▸ Exercise material
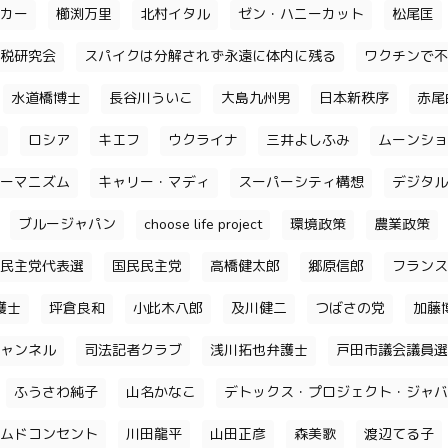
カー
櫛渕万里
北村イタル
ゼン・ハニーカット
松尾匡
税研究会
スパイクは分解されず永遠に体内に残る
ワクチンで不
水道橋博士
長谷川ういこ
大島九州男
日本新秩序
赤尾
ロシア
キエフ
ウクライナ
三井よしふみ
ムーンショ
ーマニズム
キャリー・マディ
スーパーシティ構想
デジタル
ブルージャパン
choose life project
環境政策
農業政策
民主党代表選
国民民主党
高橋健太郎
郷原信郎
フランス
護士
坪倉良和
小此木八郎
及川健二
つばさの党
加藤
ャンネル
司法記者クラブ
浅川拓也弁護士
戸田市議会議員選
ふうさわ純子
山名かなこ
デトックス・プロジェクト・ジャバ
ムドコンセント
川田龍平
山田正彦
森美歌
渡辺てる子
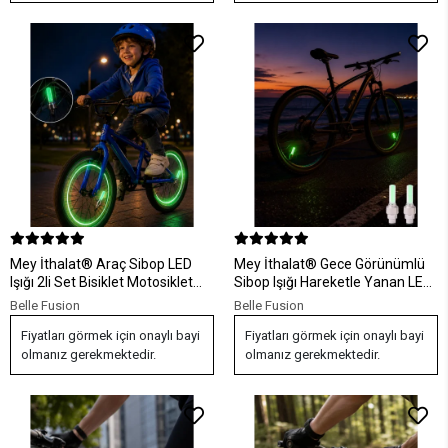
Mey İthalat® Araç Sibop LED
Mey İthalat® Gece Görünümlü
Işığı 2li Set Bisiklet Motosiklet
Sibop Işığı Hareketle Yanan LED
Jant Lambası
Jant Lambası
Belle Fusion
Belle Fusion
Fiyatları görmek için onaylı bayi
Fiyatları görmek için onaylı bayi
olmanız gerekmektedir.
olmanız gerekmektedir.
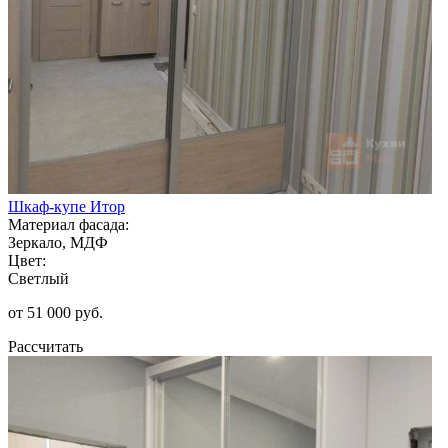
Шкаф-купе Итор
Материал фасада:
Зеркало, МДФ
Цвет:
Светлый
от 51 000 руб.
Рассчитать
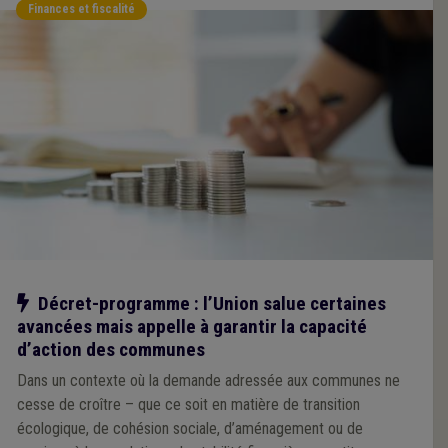
Finances et fiscalité
Notre action
Décret-programme : l’Union salue certaines
avancées mais appelle à garantir la capacité
d’action des communes
Dans un contexte où la demande adressée aux communes ne
cesse de croître – que ce soit en matière de transition
écologique, de cohésion sociale, d’aménagement ou de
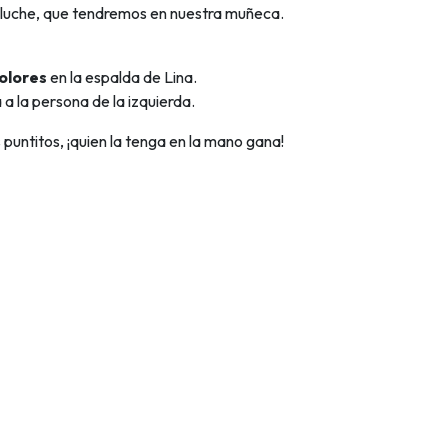
eluche, que tendremos en nuestra muñeca.
olores
en la espalda de Lina.
 a la persona de la izquierda.
puntitos, ¡quien la tenga en la mano gana!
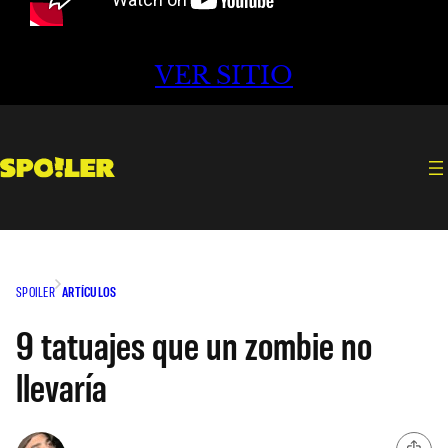
VER SITIO
SPOILER
ARTÍCULOS
9 tatuajes que un zombie no
llevaría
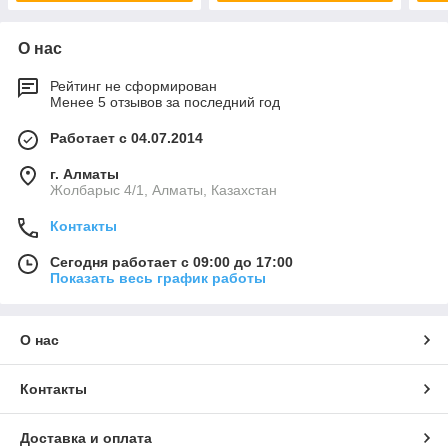
О нас
Рейтинг не сформирован
Менее 5 отзывов за последний год
Работает с 04.07.2014
г. Алматы
Жолбарыс 4/1, Алматы, Казахстан
Контакты
Сегодня работает с 09:00 до 17:00
Показать весь график работы
О нас
Контакты
Доставка и оплата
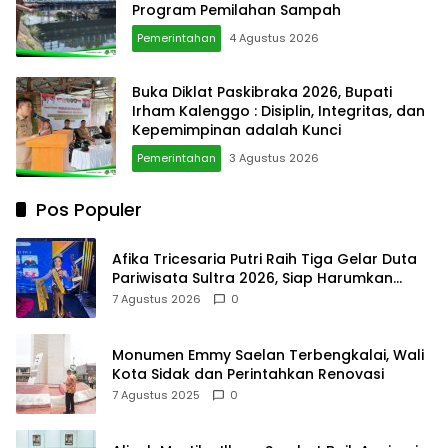
Program Pemilahan Sampah
Pemerintahan
4 Agustus 2026
Buka Diklat Paskibraka 2026, Bupati
Irham Kalenggo : Disiplin, Integritas, dan
Kepemimpinan adalah Kunci
Pemerintahan
3 Agustus 2026
Pos Populer
Afika Tricesaria Putri Raih Tiga Gelar Duta
Pariwisata Sultra 2026, Siap Harumkan
Nama Daerah di Tingkat Nasional
7 Agustus 2026
0
Monumen Emmy Saelan Terbengkalai, Wali
Kota Sidak dan Perintahkan Renovasi
7 Agustus 2025
0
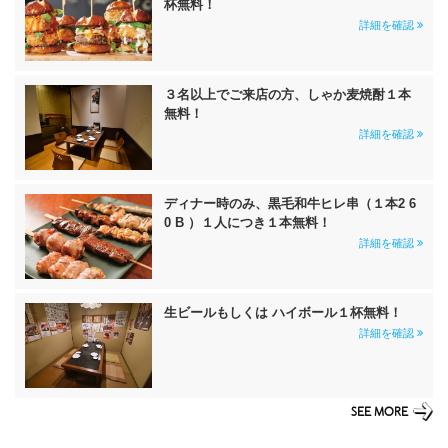
杯無料！
詳細を確認
３名以上でご来店の方、しゃか麦焼酎１本
無料！
詳細を確認
ディナー時のみ、黒毛和牛ヒレ串（１本2 6
0 B ）１人につき１本無料！
詳細を確認
生ビールもしくは ハイボール１杯無料！
詳細を確認
SEE MORE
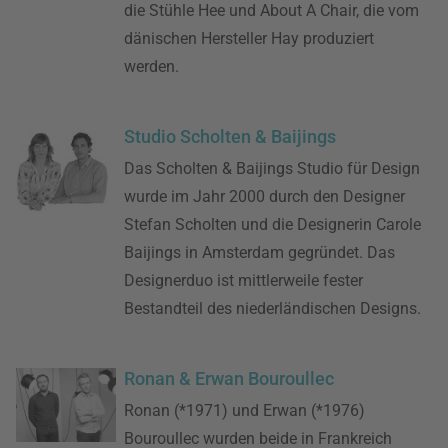
die Stühle Hee und About A Chair, die vom
dänischen Hersteller Hay produziert
werden.
Studio Scholten & Baijings
Das Scholten & Baijings Studio für Design
wurde im Jahr 2000 durch den Designer
Stefan Scholten und die Designerin Carole
Baijings in Amsterdam gegründet. Das
Designerduo ist mittlerweile fester
Bestandteil des niederländischen Designs.
Ronan & Erwan Bouroullec
Ronan (*1971) und Erwan (*1976)
Bouroullec wurden beide in Frankreich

▸ About this task
Lines in the records above that contain the word "Scholten" need to be counted; the reply is that number and nothing else.

▸ Answer for the task
3